The Healing after Gender-based Violence Scale (GBV-Heal) was developed to measure the holistic recovery processes of woman-identifying survivors of gender-based violence (GBV). The GBV-Heal asks survivors to evaluate a series of statements based on perceptions of one’s lowest point and how they currently feel. These scale response options create lowest point, current feelings, and difference scores to evaluate the healing outcome cross-sectionally. This manuscript aims to evaluate the psychometric properties of the GBV-Heal to understand its usefulness for research and practice.

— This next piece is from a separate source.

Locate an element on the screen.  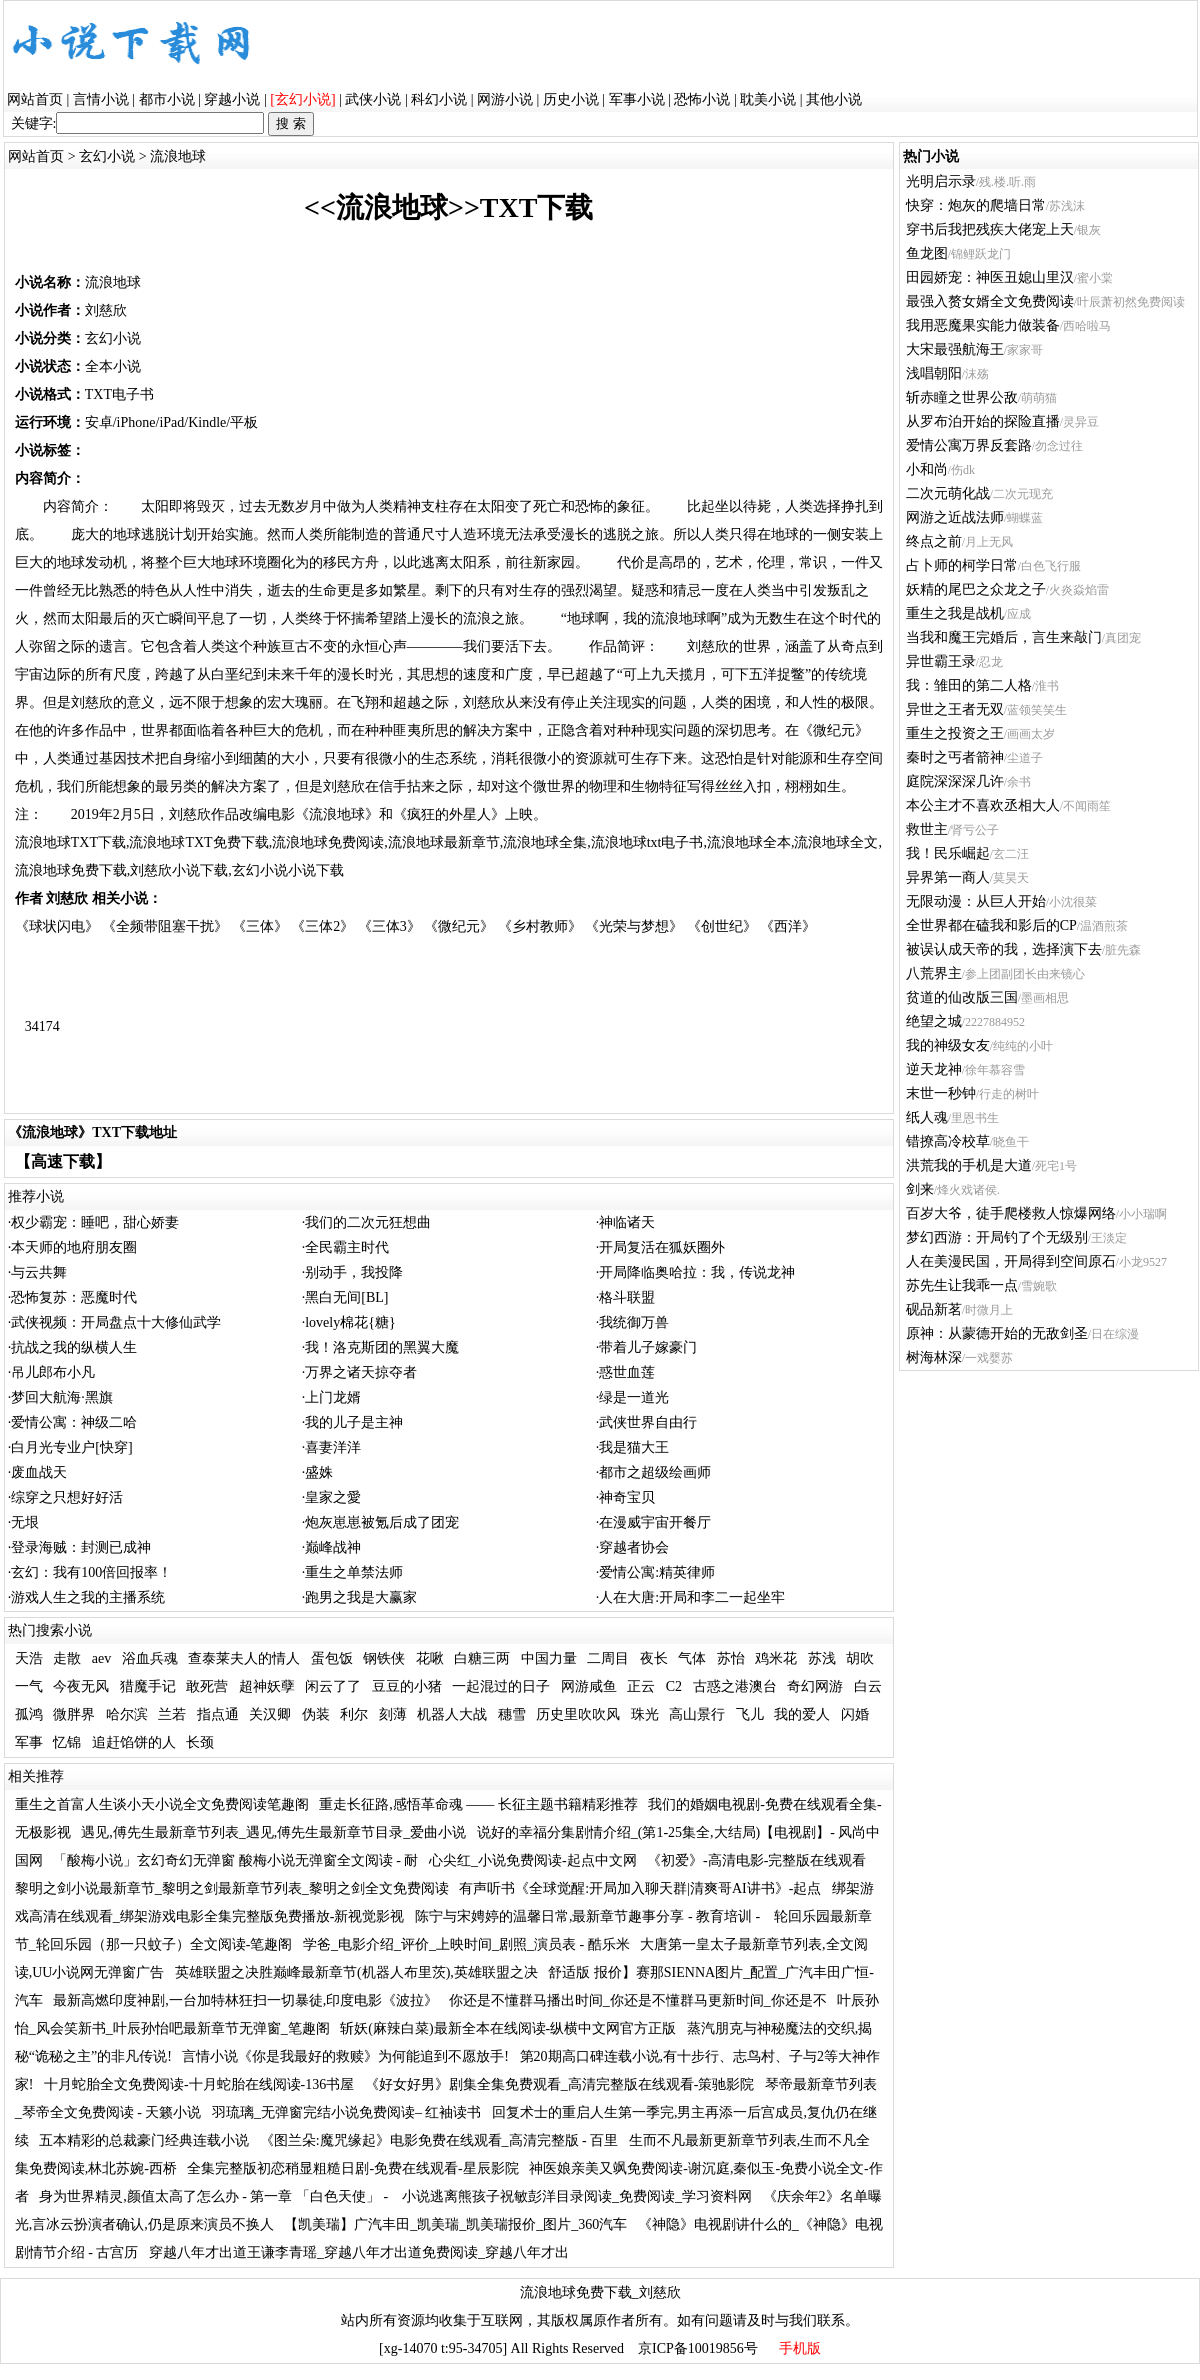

Instrument evaluation consisted of two phases analyzing online survey data from two GBV survivor samples recruited from online health research portals in the United States. In Phase One (N = 236), we conducted factor analyses and evaluated convergent/discriminant validity using depression, anxiety, posttraumatic stress, posttraumatic growth, and wellbeing measures. In Phase Two (N = 47), we evaluated GBV-Heal response consistency via test–retest within two weeks.
Results showed that the scale’s final model included 4 components with 18 items, explaining 61.2% and 65% of the overall scale variances for “at my lowest point” and “my current feelings,” respectively. The GBV-Heal difference score showed a weak positive correlation with wellbeing and posttraumatic growth scores and a weak negative correlation with depression, anxiety, and PTSD scores. Test–retest revealed Pearson r correlations of 0.82, 0.82, and 0.69 for the lowest point, current feelings, and difference scores respectively.
These findings substantiate the reliability and validity of our instrument as an outcome measure that can be used both cross-sectionally and longitudinally with survivors of GBV.